If you're selling the black stuff, a higher price equals happier times, right? So oil producer nations must be pretty rosy these days: crude, after all, has doubled since January. Yet Gulf markets are the worst performing on the planet this year – and not just in indebted Dubai. Stocks are also negative in blindingly rich Kuwait. In the third quarter, Venezuela plunged into recession after 22 quarters of consecutive growth, with Goldman Sachs saying a devaluation is “inevitable”. Meanwhile, Mexico, whose economy has hit the skids, has just hedged all of next year's oil exports against prices dropping below $57 a barrel.
One conclusion from all this is that a large endowment of oil is far from a guarantee of protection during a global downturn – either locally or for overseas investors. This goes beyond the so-called resource curse, whereby countries with plentiful natural resources are said to lose competitiveness elsewhere. Rather, it highlights that even oil-rich nations have complex, globally connected and fragile economies. Next year in Venezuela, for example, forecast non-oil government revenues of 12 per cent of gross domestic product will be twice that of oil revenues, according to the Economist Intelligence Unit. Private consumption still represents more than half of output.

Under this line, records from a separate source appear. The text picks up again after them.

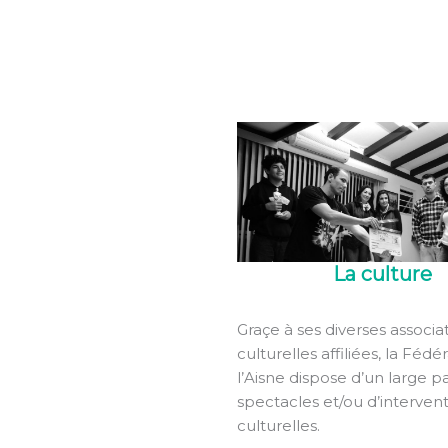
La culture
Graçe à ses diverses associa
culturelles affiliées, la Fédé
l’Aisne dispose d’un large p
spectacles et/ou d’interven
culturelles.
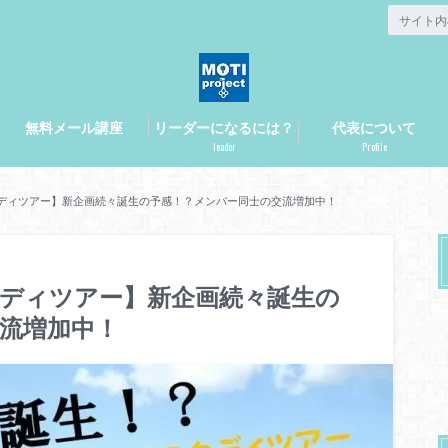
無料メール講座
リーダーになるには？
代表について
leader
Profile
スタディツアー】新企画続々誕生の予感！？メンバー同士の交流増加中！
スタディツアー】新企画続々誕生の
流増加中！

More worrying, perhaps, is what all this suggests about global growth next year. It may well be prudent for Mexico to hedge its oil exposure or for Kuwait, say, to cash in its Citigroup stake for a $1bn profit. But neither country might do that if it was genuinely upbeat about the prospects for demand. Global energy use will decline this year for the first time since 1981. Yet the International Energy Agency still expects real oil prices to hit $115 by 2030. It seems that many others, including producer countries themselves, are less sure.